* Description of the task: Of the lines below, report only those that contain "Georgeta".

[Transcribed page contents]
^^^^^^^^
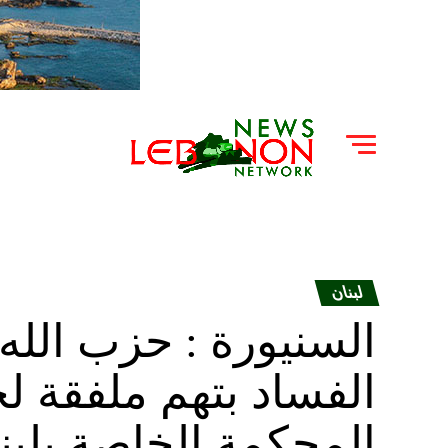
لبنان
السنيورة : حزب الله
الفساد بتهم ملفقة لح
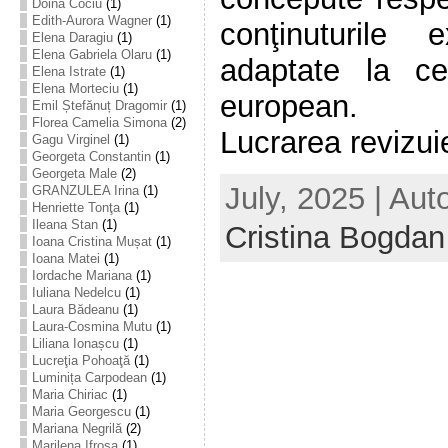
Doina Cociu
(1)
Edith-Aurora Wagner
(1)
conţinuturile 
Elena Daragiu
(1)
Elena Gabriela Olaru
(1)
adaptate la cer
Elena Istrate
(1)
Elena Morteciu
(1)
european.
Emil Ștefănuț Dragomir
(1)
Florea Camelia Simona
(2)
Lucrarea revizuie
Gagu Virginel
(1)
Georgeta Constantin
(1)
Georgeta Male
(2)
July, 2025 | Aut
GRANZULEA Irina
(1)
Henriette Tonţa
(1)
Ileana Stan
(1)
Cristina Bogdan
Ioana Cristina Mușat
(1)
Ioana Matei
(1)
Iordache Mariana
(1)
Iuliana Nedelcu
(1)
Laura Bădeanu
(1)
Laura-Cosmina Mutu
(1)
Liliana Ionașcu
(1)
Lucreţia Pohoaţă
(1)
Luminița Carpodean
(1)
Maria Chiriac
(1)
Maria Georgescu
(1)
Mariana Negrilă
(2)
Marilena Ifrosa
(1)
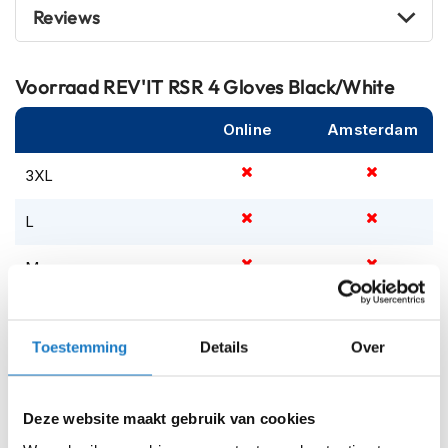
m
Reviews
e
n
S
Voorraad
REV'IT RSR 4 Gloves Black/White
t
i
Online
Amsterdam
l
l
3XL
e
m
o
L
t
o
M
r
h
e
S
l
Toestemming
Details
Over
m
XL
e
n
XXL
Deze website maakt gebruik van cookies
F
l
^^^^^^^^
* Exercise response:
Georgeta Constantin
Georgeta Male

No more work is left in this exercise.